WHAT IS REQUIRED. Reproduce the data below in full and exclude every picture.
======== TASK MATERIAL
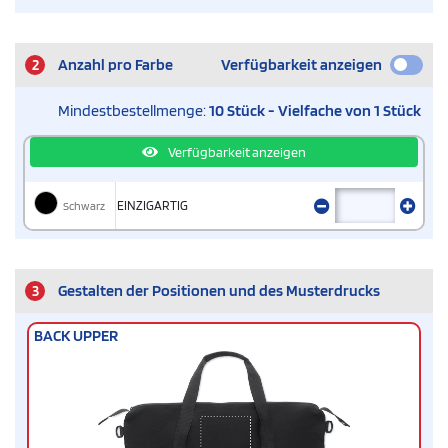
2
Anzahl pro Farbe
Verfügbarkeit anzeigen
Mindestbestellmenge:
10 Stück - Vielfache von 1 Stück
Verfügbarkeit anzeigen
Schwarz
EINZIGARTIG
3
Gestalten der Positionen und des Musterdrucks
BACK UPPER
================
SOLUTION TO THIS EXERCISE.
2
Anzahl pro Farbe
Verfügbarkeit anzeigen
Mindestbestellmenge:
10 Stück - Vielfache von 1 Stück
Verfügbarkeit anzeigen
Schwarz
EINZIGARTIG
3
Gestalten der Positionen und des Musterdrucks
BACK UPPER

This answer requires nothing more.